=== Exercise ===
First find the line with "1-2-1 Coaching" in the entries below, then set down exactly every line through the line with "Adil Rashid Masterclass", that line included.

=== Study material ===
####

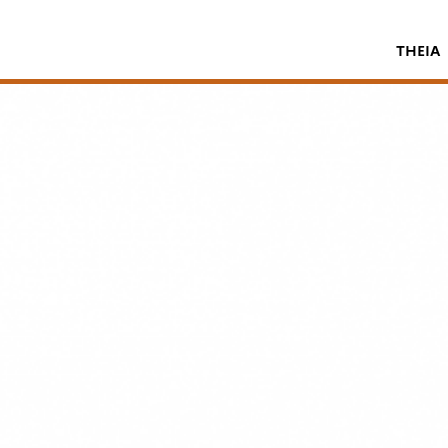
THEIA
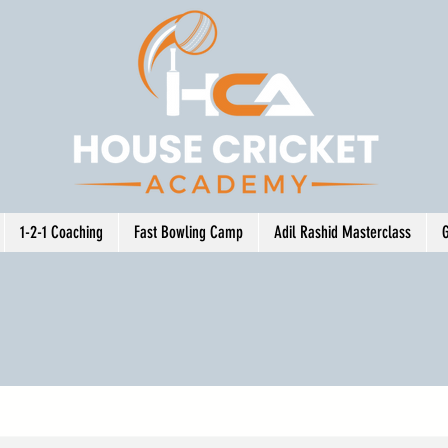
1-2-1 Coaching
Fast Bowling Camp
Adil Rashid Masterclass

####

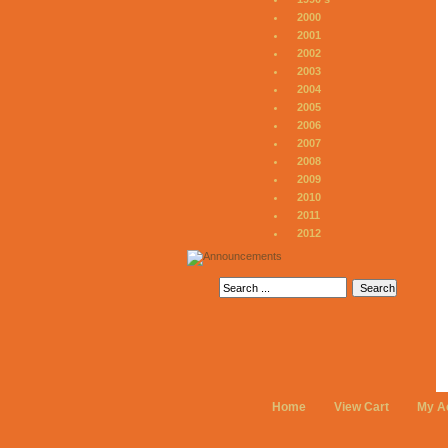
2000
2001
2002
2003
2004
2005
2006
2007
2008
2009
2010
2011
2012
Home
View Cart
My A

####

=== Answer box ===
1-2-1 Coaching
Fast Bowling Camp
Adil Rashid Masterclass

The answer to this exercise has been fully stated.